** Task goal **
Which lines in the records below contain the word "Монобанка"? Report each of them.

Collected data

◆ ◆ ◆ ◆

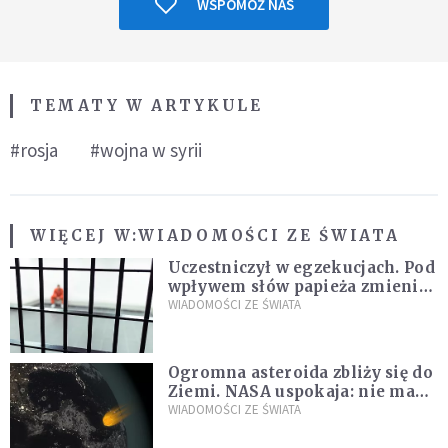
WSPOMÓŻ NAS
TEMATY W ARTYKULE
#rosja
#wojna w syrii
WIĘCEJ W:
WIADOMOŚCI ZE ŚWIATA
Uczestniczył w egzekucjach. Pod
wpływem słów papieża zmienił
zdanie
WIADOMOŚCI ZE ŚWIATA
Ogromna asteroida zbliży się do
Ziemi. NASA uspokaja: nie ma
zagrożenia
WIADOMOŚCI ZE ŚWIATA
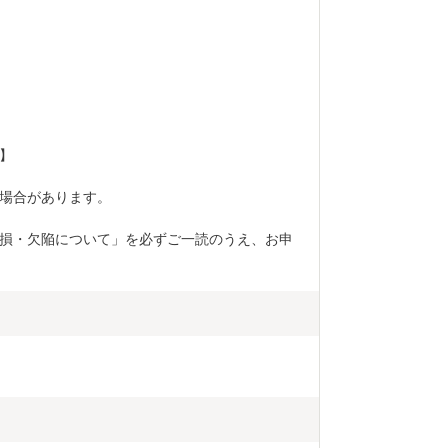
】 
場合があります。 
損・欠陥について」を必ずご一読のうえ、お申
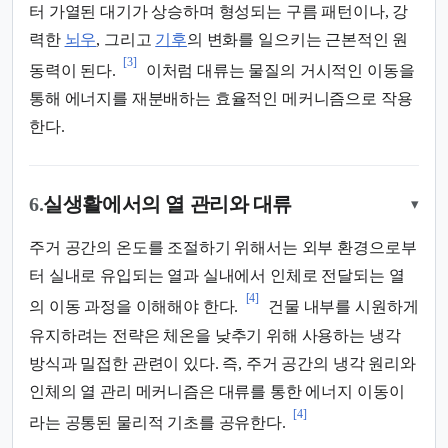
터 가열된 대기가 상승하며 형성되는 구름 패턴이나, 강
력한
뇌우
, 그리고
기후
의 변화를 일으키는 근본적인 원
[3]
동력이 된다.
이처럼 대류는 물질의 거시적인 이동을
통해 에너지를 재분배하는 효율적인 메커니즘으로 작용
한다.
6.
실생활에서의 열 관리와 대류
▾
주거 공간의 온도를 조절하기 위해서는 외부 환경으로부
터 실내로 유입되는 열과 실내에서 인체로 전달되는 열
[4]
의 이동 과정을 이해해야 한다.
건물 내부를 시원하게
유지하려는 전략은 체온을 낮추기 위해 사용하는 냉각
방식과 밀접한 관련이 있다. 즉, 주거 공간의 냉각 원리와
인체의 열 관리 메커니즘은 대류를 통한 에너지 이동이
[4]
라는 공통된 물리적 기초를 공유한다.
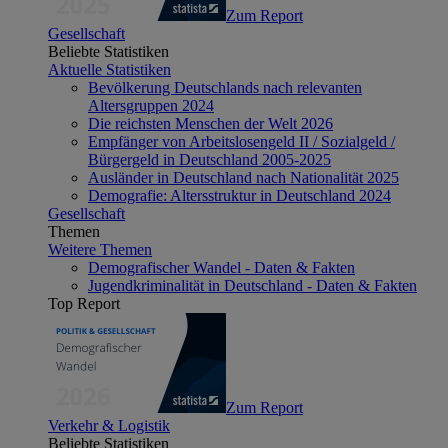
Zum Report
Gesellschaft
Beliebte Statistiken
Aktuelle Statistiken
Bevölkerung Deutschlands nach relevanten
Altersgruppen 2024
Die reichsten Menschen der Welt 2026
Empfänger von Arbeitslosengeld II / Sozialgeld /
Bürgergeld in Deutschland 2005-2025
Ausländer in Deutschland nach Nationalität 2025
Demografie: Altersstruktur in Deutschland 2024
Gesellschaft
Themen
Weitere Themen
Demografischer Wandel - Daten & Fakten
Jugendkriminalität in Deutschland - Daten & Fakten
Top Report
Zum Report
Verkehr & Logistik
Beliebte Statistiken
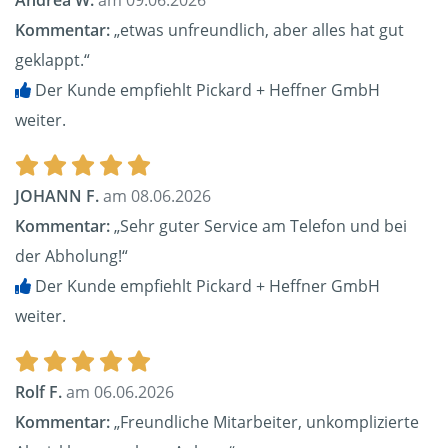
Andrea W.
am 09.06.2026
Kommentar:
„etwas unfreundlich, aber alles hat gut
geklappt.“
Der Kunde empfiehlt Pickard + Heffner GmbH
weiter.
JOHANN F.
am 08.06.2026
Kommentar:
„Sehr guter Service am Telefon und bei
der Abholung!“
Der Kunde empfiehlt Pickard + Heffner GmbH
weiter.
Rolf F.
am 06.06.2026
Kommentar:
„Freundliche Mitarbeiter, unkomplizierte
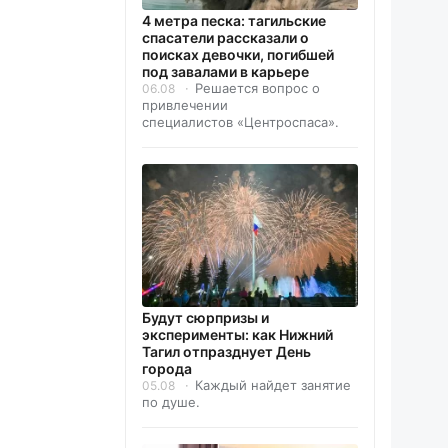
4 метра песка: тагильские
спасатели рассказали о
поисках девочки, погибшей
под завалами в карьере
Решается вопрос о
06.08
привлечении
специалистов «Центроспаса».
Будут сюрпризы и
эксперименты: как Нижний
Тагил отпразднует День
города
Каждый найдет занятие
05.08
по душе.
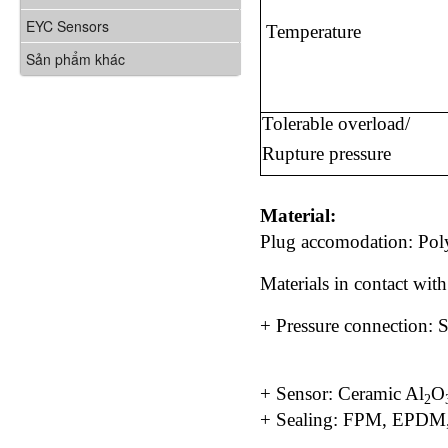
EYC Sensors
Temperature
Sản phẩm khác
Tolerable overload/
Rupture pressure
Material:
Plug accomodation: Po
Materials in contact wi
+ Pressure connection: S
PVD
+ Sensor: Ceramic Al
O
2
+ Sealing: FPM, EPD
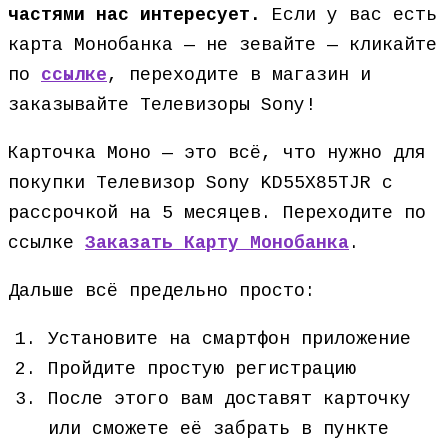
частями нас интересует.
Если у вас есть
карта Монобанка — не зевайте — кликайте
по
ссылке
, переходите в магазин и
заказывайте Телевизоры Sony!
Карточка Моно — это всё, что нужно для
покупки Телевизор Sony KD55X85TJR с
рассрочкой на 5 месяцев. Переходите по
ссылке
Заказать Карту Монобанка
.
Дальше всё предельно просто:
Установите на смартфон приложение
Пройдите простую регистрацию
После этого вам доставят карточку
или сможете её забрать в пункте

◆ ◆ ◆ ◆

** Written response **
карта Монобанка — не зевайте — кликайте
Заказать Карту Монобанка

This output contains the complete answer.